No.” He stared at the wall. “No, I choose to let her live.” He wiped away the tears.

The figure smiled, and the face changed, “Thank you, Darling!” and the figure as Britta came over and kissed him long and hard. He was going to miss those lips, as she pulled away, the figure’s gaunt face returned. “Now, you will get to stay here and meet those who have to choose.” It smiled its toothy grin, its face even gaunter, almost skeletal now. 

“But, I thought I would be going on? To Heaven. Or Hell.”
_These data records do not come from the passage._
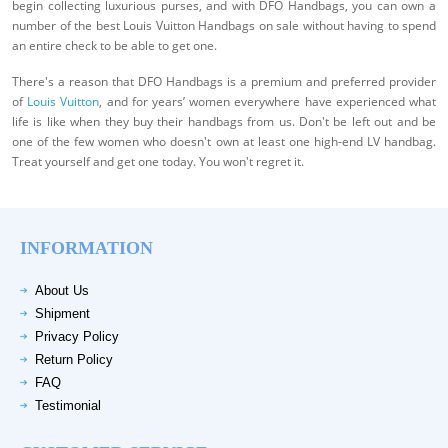
begin collecting luxurious purses, and with DFO Handbags, you can own a
number of the best Louis Vuitton Handbags on sale without having to spend
an entire check to be able to get one.
There's a reason that DFO Handbags is a premium and preferred provider
of
Louis Vuitton
, and for years’ women everywhere have experienced what
life is like when they buy their handbags from us. Don't be left out and be
one of the few women who doesn't own at least one high-end LV handbag.
Treat yourself and get one today. You won't regret it.
INFORMATION
About Us
Shipment
Privacy Policy
Return Policy
FAQ
Testimonial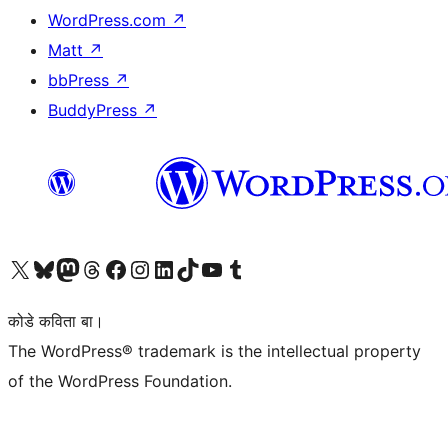
WordPress.com
↗
Matt
↗
bbPress
↗
BuddyPress
↗
Visit our X (formerly Twitter) account
Visit our Bluesky account
Visit our Mastodon account
Visit our Threads account
Visit our Facebook page
Visit our Instagram account
Visit our LinkedIn account
Visit our TikTok account
Visit our YouTube channel
Visit our Tumblr account
कोडे कविता बा।
The WordPress® trademark is the intellectual property
of the WordPress Foundation.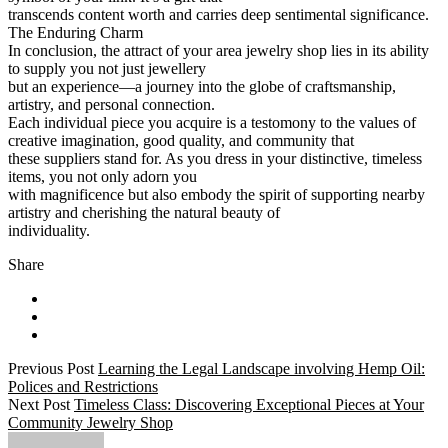
transcends content worth and carries deep sentimental significance.
The Enduring Charm
In conclusion, the attract of your area jewelry shop lies in its ability
to supply you not just jewellery
but an experience—a journey into the globe of craftsmanship,
artistry, and personal connection.
Each individual piece you acquire is a testomony to the values of
creative imagination, good quality, and community that
these suppliers stand for. As you dress in your distinctive, timeless
items, you not only adorn you
with magnificence but also embody the spirit of supporting nearby
artistry and cherishing the natural beauty of
individuality.
Share
Previous Post
Learning the Legal Landscape involving Hemp Oil:
Polices and Restrictions
Next Post
Timeless Class: Discovering Exceptional Pieces at Your
Community Jewelry Shop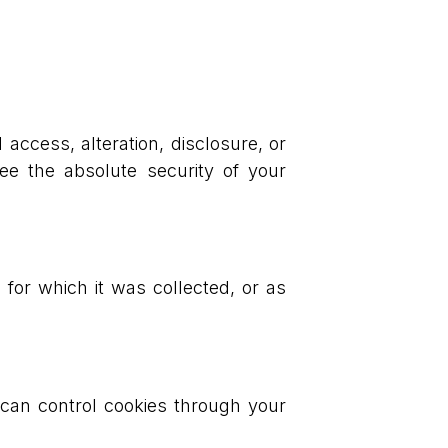
.
ccess, alteration, disclosure, or
ee the absolute security of your
 for which it was collected, or as
can control cookies through your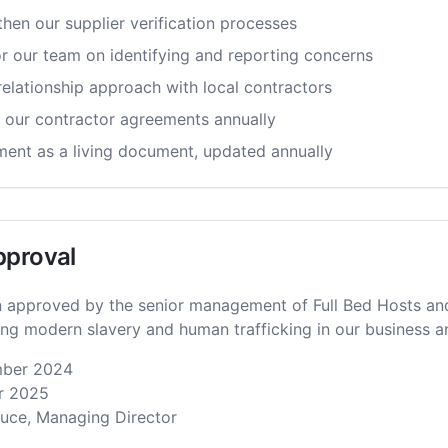
hen our supplier verification processes
or our team on identifying and reporting concerns
relationship approach with local contractors
 our contractor agreements annually
ement as a living document, updated annually
pproval
 approved by the senior management of Full Bed Hosts and
g modern slavery and human trafficking in our business a
ber 2024
 2025
ce, Managing Director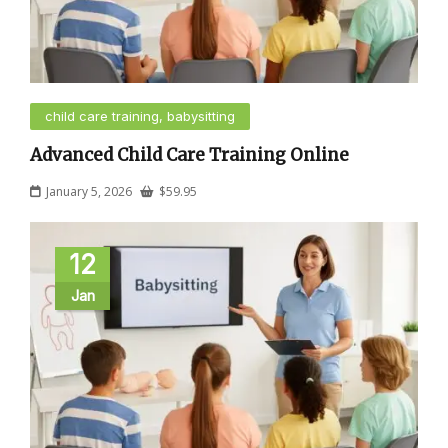
child care training, babysitting
Advanced Child Care Training Online
January 5, 2026
$
59.95
12
Jan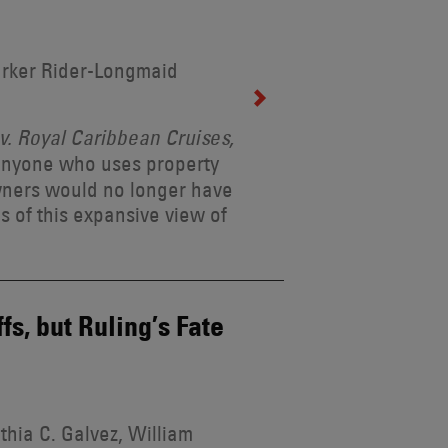
arker Rider-Longmaid
. Royal Caribbean Cruises,
 anyone who uses property
wners would no longer have
s of this expansive view of
s, but Ruling’s Fate
thia C. Galvez, William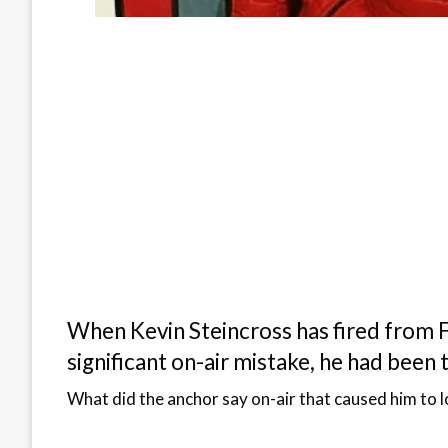
When Kevin Steincross has fired from Fo
significant on-air mistake, he had been 
What did the anchor say on-air that caused him to l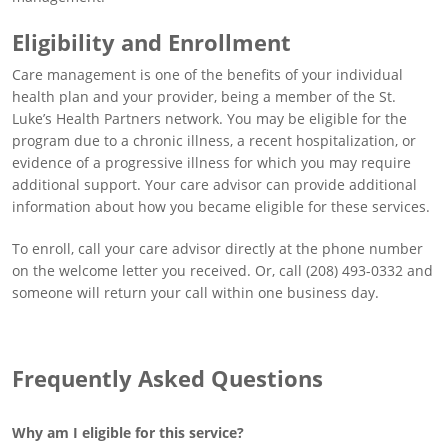
Eligibility and Enrollment
Care management is one of the benefits of your individual
health plan and your provider, being a member of the St.
Luke’s Health Partners network. You may be eligible for the
program due to a chronic illness, a recent hospitalization, or
evidence of a progressive illness for which you may require
additional support. Your care advisor can provide additional
information about how you became eligible for these services.
To enroll, call your care advisor directly at the phone number
on the welcome letter you received. Or, call (208) 493-0332 and
someone will return your call within one business day.
Frequently Asked Questions
Why am I eligible for this service?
“Well, you will be going on to your next assignment. That happens to be running this place until someone comes to replace you. I’m sorry I didn’t tell you. This is a rotating position. Oh, don’t worry, the coffee is fresh and the scones are to die for.” The figure laughed and walked out of the front doors that closed with a merry chime. 

He watched the wall as Britta began to wake up. The colour drained from his face when suddenly the chimed sounded. He turned and saw a woman, short with red hair enter looking lost and confused. He smiled a big toothy grin and said, “Welcome to Just a Cup!”